Delegating the responsibility for a pseudo random generation (e.g. of Edge nodes to generate Validator Nodes) seems like a bad idea. Ethereum 2.0 will use a beacon chain, where validators are pseudorandomly shuffled as attesters and proposers (one proposer per slot, some attesters per slot). What if the edge node foregoes generating the validator set? The economic cost to the system may be very high, and putting down a deposit this high to be slashed would not be viable, and increase centralization.
Why would a service node broadcast the data back to the application client that originally send the request for that same data to be relayed? You should distinguish between data that the application client has and cases where it is requested data to be relayed which it does not have (e.g. applications such as oracles).
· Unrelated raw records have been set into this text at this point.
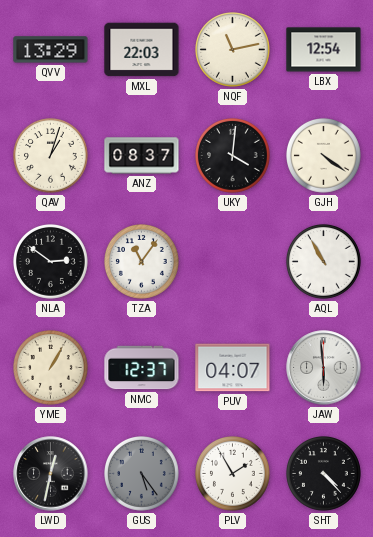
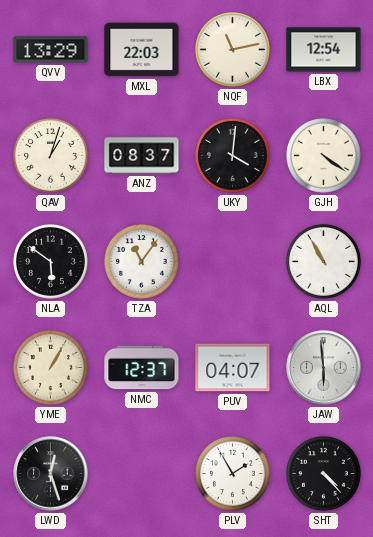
NLA: 2:51 -> 5:51
LWD: 12:32 -> 12:27
GUS: 5:24 -> none
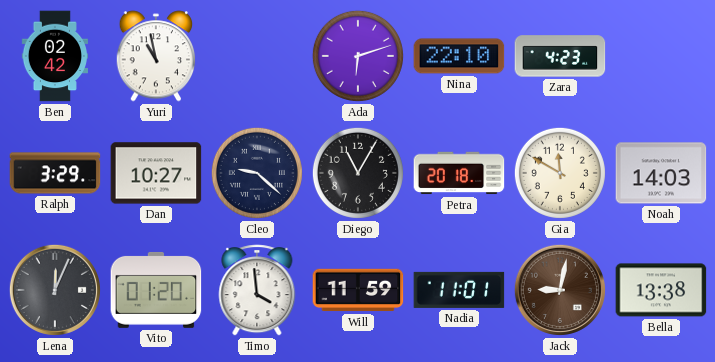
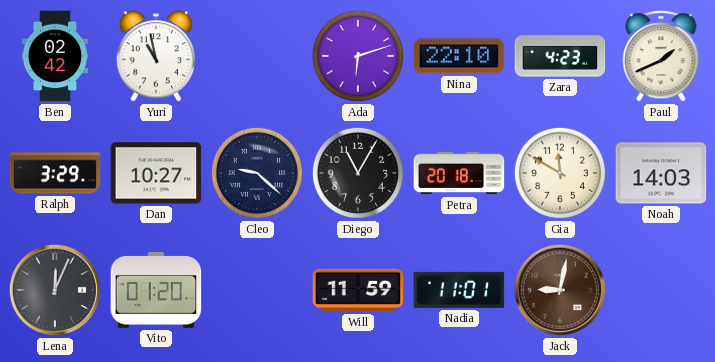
Paul: none -> 1:41
Timo: 3:59 -> none
Bella: 13:38 -> none
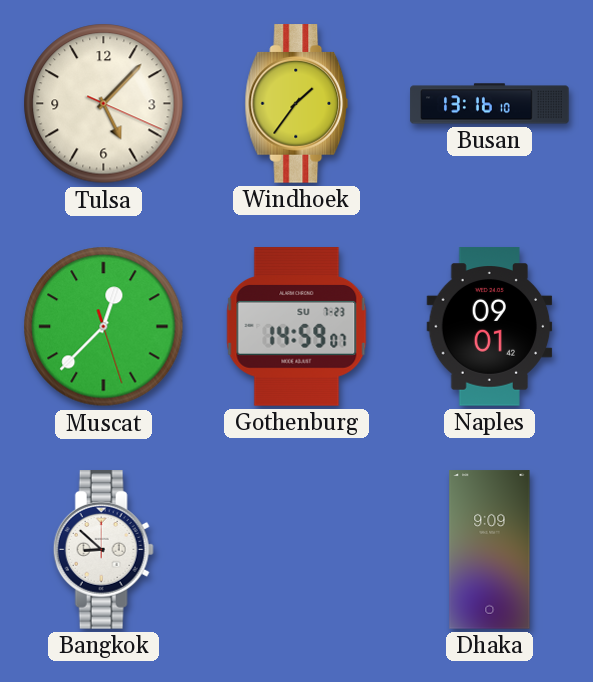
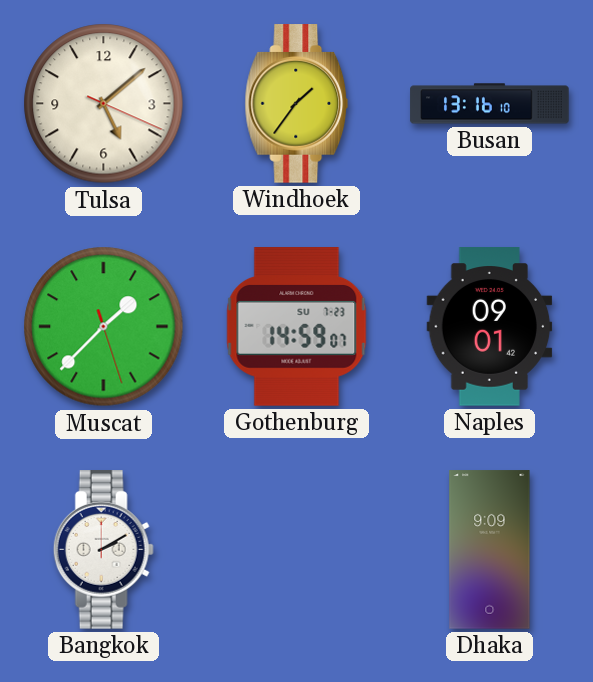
Tulsa: 5:07 -> 5:08
Muscat: 12:37 -> 1:37
Bangkok: 8:52 -> 2:10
Ah, judging by the diagram on the following page, it is not a request for data that the client does not have to be relayed to the client.
Majority consensus should be more than 2/3 of validators weighted by deposit, or the same fraction of a committee/subset of validators.
Should you separate concerns of validators and relayers, or consider any inequalities, asymmetries of incentives, or non-equilibria? There would be a lower barrier to entry to be a validator if they only validate/attest/vote, not also relay which requires bandwidth. Generallly, think about incentive alignment and mechanism design. Ah, but if they submit the signed relay batch, that seems OK.
Earlier you have devID then on p. 9 end of col. 1 you have developerID. Pick devID for brevity and consistency.
Public addresses should be hashed, not used directly.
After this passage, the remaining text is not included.